In [1]:
# Reading Dataset
import numpy as np
import pandas as pd

# Visualization
import plotly.express as px
from plotly.offline import init_notebook_mode, iplot
init_notebook_mode(connected=True)

from datetime import datetime

# Reading Dataset

In [2]:
# Start spark session
from pyspark.sql import SparkSession

spark = SparkSession.builder.config("spark.driver.memory", "10g").getOrCreate()
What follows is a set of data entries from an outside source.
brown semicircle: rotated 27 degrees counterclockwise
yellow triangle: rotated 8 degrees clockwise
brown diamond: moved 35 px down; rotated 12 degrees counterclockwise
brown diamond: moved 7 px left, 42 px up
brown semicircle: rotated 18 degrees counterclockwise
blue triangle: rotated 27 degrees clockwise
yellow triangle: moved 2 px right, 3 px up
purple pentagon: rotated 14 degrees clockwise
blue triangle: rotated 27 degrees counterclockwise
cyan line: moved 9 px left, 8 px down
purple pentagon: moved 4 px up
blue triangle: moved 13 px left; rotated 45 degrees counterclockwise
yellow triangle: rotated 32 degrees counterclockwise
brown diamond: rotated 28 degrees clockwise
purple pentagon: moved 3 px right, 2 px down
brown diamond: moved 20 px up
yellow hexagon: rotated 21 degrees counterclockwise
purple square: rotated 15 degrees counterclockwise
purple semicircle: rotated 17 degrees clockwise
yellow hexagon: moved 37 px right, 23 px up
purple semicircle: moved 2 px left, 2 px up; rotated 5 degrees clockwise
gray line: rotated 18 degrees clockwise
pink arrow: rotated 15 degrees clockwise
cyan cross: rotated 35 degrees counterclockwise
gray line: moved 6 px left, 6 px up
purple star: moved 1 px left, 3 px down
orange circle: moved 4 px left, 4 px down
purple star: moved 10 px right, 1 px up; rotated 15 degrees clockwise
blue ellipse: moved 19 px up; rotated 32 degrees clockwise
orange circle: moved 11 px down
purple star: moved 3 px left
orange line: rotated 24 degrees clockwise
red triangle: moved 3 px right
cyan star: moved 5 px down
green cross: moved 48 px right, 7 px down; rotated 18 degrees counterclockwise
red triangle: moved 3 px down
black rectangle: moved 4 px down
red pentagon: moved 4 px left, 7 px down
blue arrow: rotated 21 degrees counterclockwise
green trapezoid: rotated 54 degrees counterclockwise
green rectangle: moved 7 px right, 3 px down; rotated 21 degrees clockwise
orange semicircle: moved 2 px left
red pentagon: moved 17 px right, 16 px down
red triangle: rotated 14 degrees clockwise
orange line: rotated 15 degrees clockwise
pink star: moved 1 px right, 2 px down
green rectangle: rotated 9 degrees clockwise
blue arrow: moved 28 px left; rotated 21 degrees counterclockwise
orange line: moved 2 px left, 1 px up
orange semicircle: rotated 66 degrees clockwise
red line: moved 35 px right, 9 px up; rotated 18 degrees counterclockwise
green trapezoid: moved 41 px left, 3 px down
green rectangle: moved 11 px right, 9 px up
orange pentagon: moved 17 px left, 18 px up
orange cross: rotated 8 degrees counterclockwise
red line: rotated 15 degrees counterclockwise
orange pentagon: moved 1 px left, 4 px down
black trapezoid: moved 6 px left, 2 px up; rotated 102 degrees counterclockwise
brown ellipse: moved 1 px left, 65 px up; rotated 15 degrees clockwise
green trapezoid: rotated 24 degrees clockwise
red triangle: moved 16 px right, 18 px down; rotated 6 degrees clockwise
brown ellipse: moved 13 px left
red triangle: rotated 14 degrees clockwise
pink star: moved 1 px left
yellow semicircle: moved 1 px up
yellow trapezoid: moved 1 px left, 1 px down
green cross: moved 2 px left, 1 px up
24/08/15 16:35:53 WARN Utils: Your hostname, ubuntu20 resolves to a loopback address: 127.0.1.1; using 192.168.0.234 instead (on interface wlp0s20f3)
24/08/15 16:35:53 WARN Utils: Set SPARK_LOCAL_IP if you need to bind to another address
Setting default log level to "WARN".
To adjust logging level use sc.setLogLevel(newLevel). For SparkR, use setLogLevel(newLevel).
24/08/15 16:35:54 WARN NativeCodeLoader: Unable to load native-hadoop library for your platform... using builtin-java classes where applicable


In [3]:
# Load anime dataset
from pyspark.sql.types import StructType, StructField, IntegerType, FloatType, StringType

schema = StructType([
    StructField("anime_id", IntegerType(), True),
    StructField("Name", StringType(), True),
    StructField("English name", StringType(), True),
    StructField("Other name", StringType(), True),
    StructField("Score", FloatType(), True),
    StructField("Genres", StringType(), True),
    StructField("Synopsis", StringType(), True),
    StructField("Type", StringType(), True),
    StructField("Episodes", FloatType(), True),
    StructField("Aired", StringType(), True),
    StructField("Premiered", StringType(), True),
    StructField("Status", StringType(), True),
    StructField("Producers", StringType(), True),
    StructField("Licensors", StringType(), True),
    StructField("Studios", StringType(), True),
    StructField("Source", StringType(), True),
    StructField("Duration", StringType(), True),
    StructField("Rating", StringType(), True),
    StructField("Rank", FloatType(), True),
    StructField("Popularity", IntegerType(), True),
    StructField("Favorites", IntegerType(), True),
    StructField("Scored By", FloatType(), True),
    StructField("Members", FloatType(), True),
    StructField("Image URL", StringType(), True),
])

df_anime = spark.read.csv('../dataset/myanimelist-dataset/anime-dataset-2023.csv', header=True, schema=schema, multiLine=True, quote='\"', escape='\"')

In [4]:
df_anime \
            .filter((df_anime.Genres.contains('UNKNOWN')) | (df_anime.Studios.contains('UNKNOWN'))) \
            .count()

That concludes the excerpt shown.